Bild: Ziemlich leer: ein Wahllokal im Shubra-Distrikt von Kairo am dritten Tag …
KAIRO dpa | Ägyptens autoritäres Staatsoberhaupt Abdel Fattah al-Sisi hat
die gelenkte Präsidentenwahl in dem nordafrikanischen Land nach ersten
Ergebnissen deutlich gewonnen. Bei Auszählungen aus den einzelnen Provinzen
liege der Stimmenanteil Al-Sisis bei etwa 90 Prozent, berichteten
staatliche Medien am Donnerstag.
Der Sieg war in dieser Deutlichkeit erwartet worden, weil sich alle
ernsthaften Konkurrenten vor der Wahl unter teils dubiosen Umständen aus
dem Rennen zurückgezogen hatten.

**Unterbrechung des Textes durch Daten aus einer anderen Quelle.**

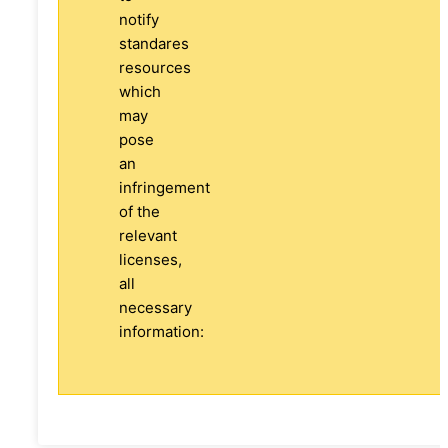
notify
standares
resources
which
may
pose
an
infringement
of the
relevant
licenses,
all
necessary
information:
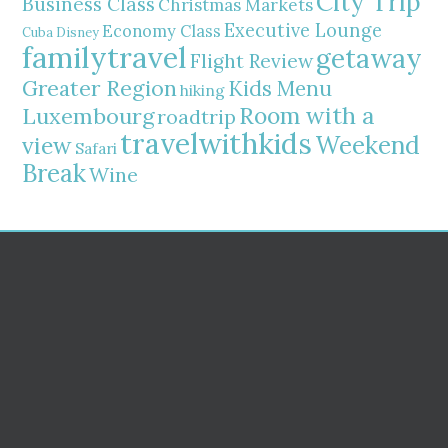
City Trip
Business Class
Christmas Markets
Executive Lounge
Economy Class
Cuba
Disney
familytravel
getaway
Flight Review
Greater Region
Kids Menu
hiking
Room with a
Luxembourg
roadtrip
travelwithkids
Weekend
view
Safari
Break
Wine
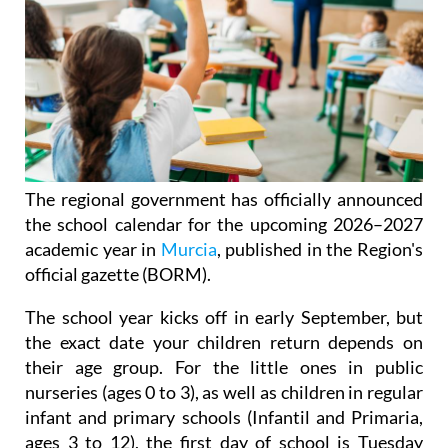
The regional government has officially announced
the school calendar for the upcoming 2026–2027
academic year in
Murcia
, published in the Region's
official gazette (BORM).
The school year kicks off in early September, but
the exact date your children return depends on
their age group. For the little ones in public
nurseries (ages 0 to 3), as well as children in regular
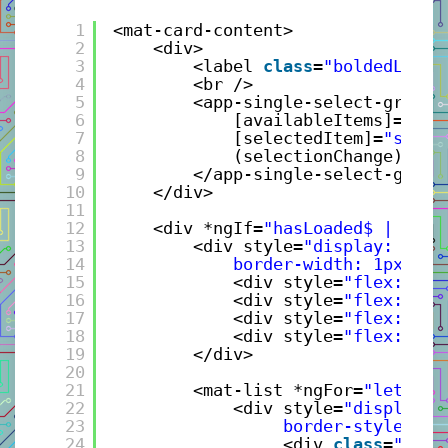
1
<mat-card-content>
2
<div>
3
<label 
class
=
"boldedLabel
4
<br />
5
<app-single-select-group 
6
[availableItems]=
"gen
7
[selectedItem]=
"selec
8
(selectionChange)=
"ev
9
</app-single-select-group
10
</div>
11
12
<div *ngIf=
"hasLoaded$ | asyn
13
<div style=
"display: flex
14
border-width: 1px; ba
15
<div style=
"flex: 0 5
16
<div style=
"flex: 0 4
17
<div style=
"flex: 0 3
18
<div style=
"flex: 0 2
19
</div>
20
21
<mat-list *ngFor=
"let boo
22
<div style=
"display: 
23
border-style: so
24
<div 
class
=
"grid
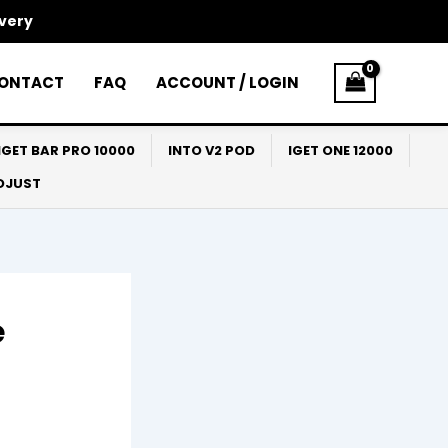
ivery
ONTACT
FAQ
ACCOUNT / LOGIN
IGET BAR PRO 10000
INTO V2 POD
IGET ONE 12000
ADJUST
e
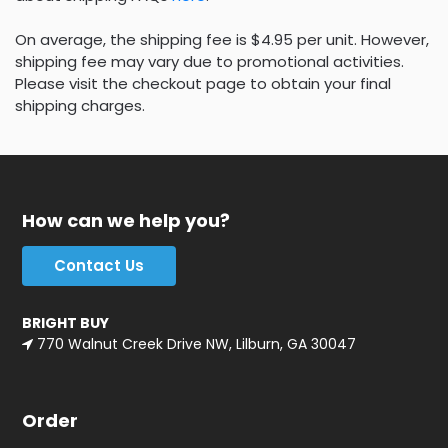
On average, the shipping fee is $4.95 per unit. However,
shipping fee may vary due to promotional activities.
Please visit the checkout page to obtain your final
shipping charges.
How can we help you?
Contact Us
BRIGHT BUY
770 Walnut Creek Drive NW, Lilburn, GA 30047
Order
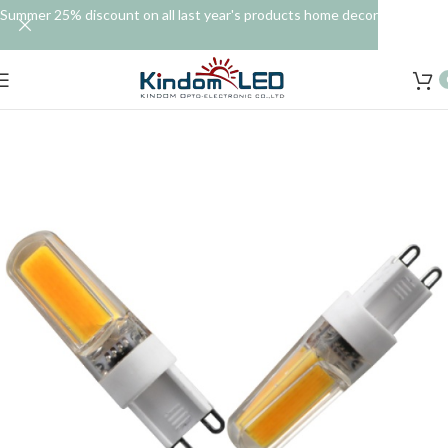
Summer 25% discount on all last year's products home decor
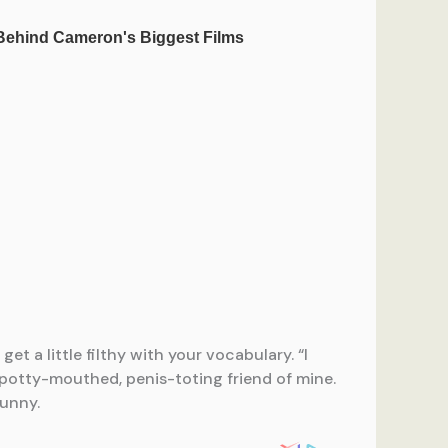
t a little filthy with your vocabulary. “I
 potty-mouthed, penis-toting friend of mine.
unny.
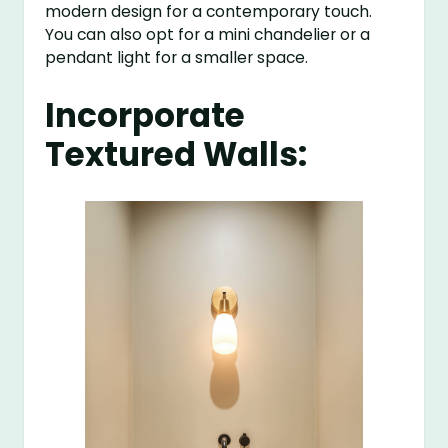
modern design for a contemporary touch.
You can also opt for a mini chandelier or a
pendant light for a smaller space.
Incorporate
Textured Walls:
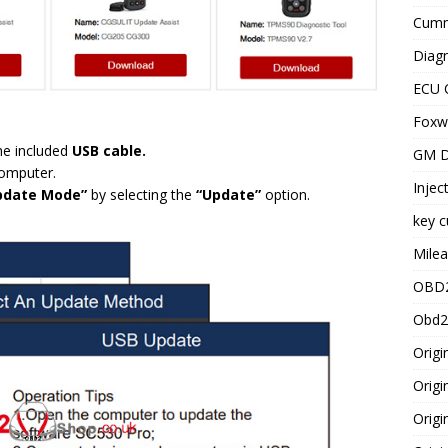
Cummi
Diagn
ECU 
Foxwe
he included
USB cable.
GM D
computer.
Injec
pdate Mode”
by selecting the
“Update”
option.
key c
Milea
OBD2
Obd2
Origi
Origi
Origi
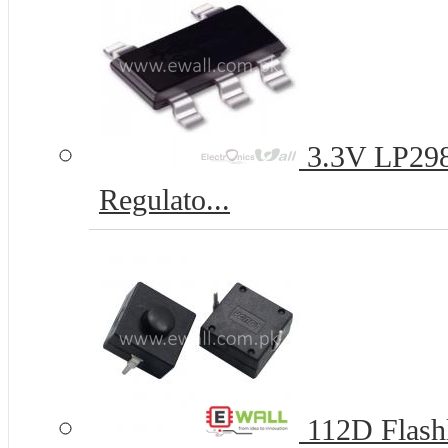
3.3V LP29
Regulato...
112D Flashl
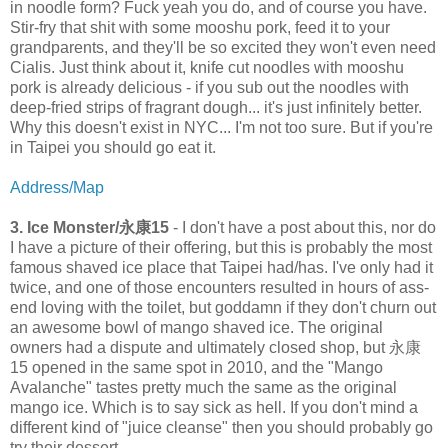
in noodle form? Fuck yeah you do, and of course you have.
Stir-fry that shit with some mooshu pork, feed it to your
grandparents, and they'll be so excited they won't even need
Cialis. Just think about it, knife cut noodles with mooshu
pork is already delicious - if you sub out the noodles with
deep-fried strips of fragrant dough... it's just infinitely better.
Why this doesn't exist in NYC... I'm not too sure. But if you're
in Taipei you should go eat it.
Address/Map
3. Ice Monster/永康15
- I don't have a post about this, nor do
I have a picture of their offering, but this is probably the most
famous shaved ice place that Taipei had/has. I've only had it
twice, and one of those encounters resulted in hours of ass-
end loving with the toilet, but goddamn if they don't churn out
an awesome bowl of mango shaved ice. The original
owners had a dispute and ultimately closed shop, but 永康
15 opened in the same spot in 2010, and the "Mango
Avalanche" tastes pretty much the same as the original
mango ice. Which is to say sick as hell. If you don't mind a
different kind of "juice cleanse" then you should probably go
try their dessert.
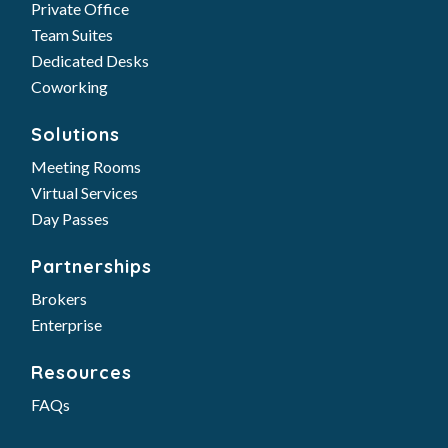
Private Office
Team Suites
Dedicated Desks
Coworking
Solutions
Meeting Rooms
Virtual Services
Day Passes
Partnerships
Brokers
Enterprise
Resources
FAQs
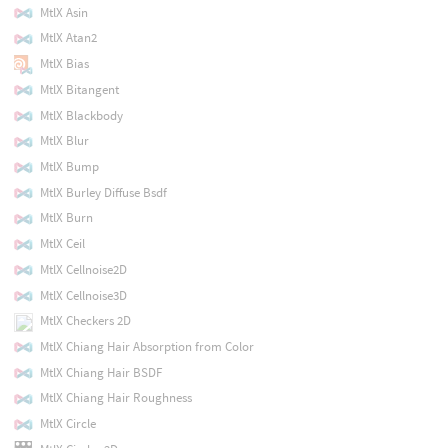
MtlX Asin
MtlX Atan2
MtlX Bias
MtlX Bitangent
MtlX Blackbody
MtlX Blur
MtlX Bump
MtlX Burley Diffuse Bsdf
MtlX Burn
MtlX Ceil
MtlX Cellnoise2D
MtlX Cellnoise3D
MtlX Checkers 2D
MtlX Chiang Hair Absorption from Color
MtlX Chiang Hair BSDF
MtlX Chiang Hair Roughness
MtlX Circle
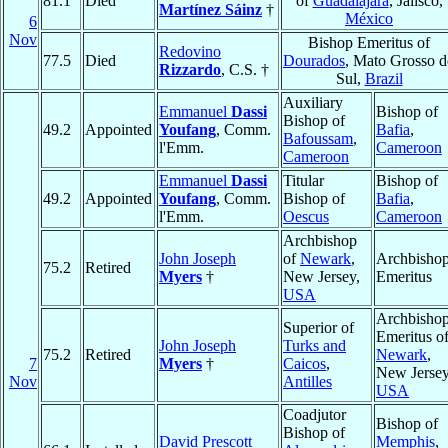
81.1
Died
of
Guadalajara
, Jalisco,
Martínez Sáinz
†
México
6
Nov
Bishop Emeritus of
Redovino
77.5
Died
Dourados
, Mato Grosso 
Rizzardo
, C.S. †
Sul,
Brazil
Auxiliary
Emmanuel
Dassi
Bishop of
Bishop of
49.2
Appointed
Youfang
, Comm.
Bafia
,
Bafoussam
,
l'Emm.
Cameroon
Cameroon
Emmanuel
Dassi
Titular
Bishop of
49.2
Appointed
Youfang
, Comm.
Bishop of
Bafia
,
l'Emm.
Oescus
Cameroon
Archbishop
John Joseph
of
Newark
,
Archbisho
75.2
Retired
Myers
†
New Jersey,
Emeritus
USA
Archbisho
Superior of
Emeritus o
John Joseph
Turks and
75.2
Retired
Newark
,
7
Myers
†
Caicos
,
New Jersey
Nov
Antilles
USA
Coadjutor
Bishop of
Bishop of
David Prescott
Memphis
,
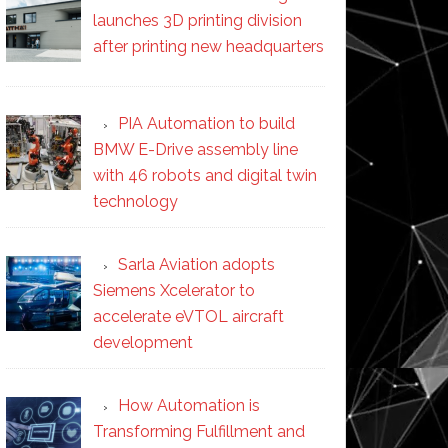
launches 3D printing division
after printing new headquarters
PIA Automation to build
BMW E-Drive assembly line
with 46 robots and digital twin
technology
Sarla Aviation adopts
Siemens Xcelerator to
accelerate eVTOL aircraft
development
How Automation is
Transforming Fulfillment and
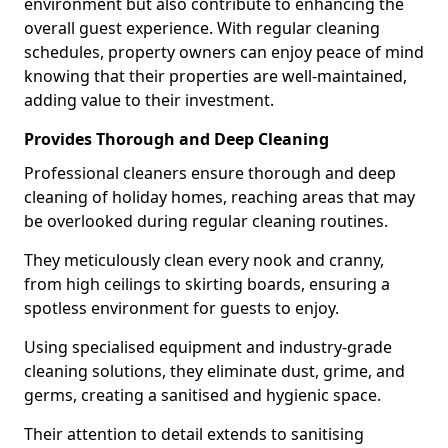
environment but also contribute to enhancing the
overall guest experience. With regular cleaning
schedules, property owners can enjoy peace of mind
knowing that their properties are well-maintained,
adding value to their investment.
Provides Thorough and Deep Cleaning
Professional cleaners ensure thorough and deep
cleaning of holiday homes, reaching areas that may
be overlooked during regular cleaning routines.
They meticulously clean every nook and cranny,
from high ceilings to skirting boards, ensuring a
spotless environment for guests to enjoy.
Using specialised equipment and industry-grade
cleaning solutions, they eliminate dust, grime, and
germs, creating a sanitised and hygienic space.
Their attention to detail extends to sanitising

Neben Al-Sisi trat nur der weitgehend
unbekannte Politiker Mussa Mustafa an, in dem Beobachter einen
Alibi-Kandidaten sahen.
Dabei fiel das Ergebnis für Al-Sisi den Angaben zufolge etwas schlechter
aus als noch bei der Wahl 2014, als fast 97 Prozent für den heute
63-Jährigen stimmten.
„Die Stimme der ägyptischen Massen wird Zeuge bleiben, dass sich der Wille
unserer Nation – ohne Zweifel – kraftvoll und ohne Schwäche durchsetzt“,
hatte Al-Sisi nach Schließung der Wahllokale am Mittwochabend bei Twitter
geschrieben.
## Nichtwählern mit Geldstrafe gedroht
Für Mussa Mustafa stimmten Hochrechnungen verschiedener Medien zufolge
weniger als drei Prozent – was für die ungültigen Stimmen einen auffallend
hohen Anteil von mehr als sechs Prozent ergibt.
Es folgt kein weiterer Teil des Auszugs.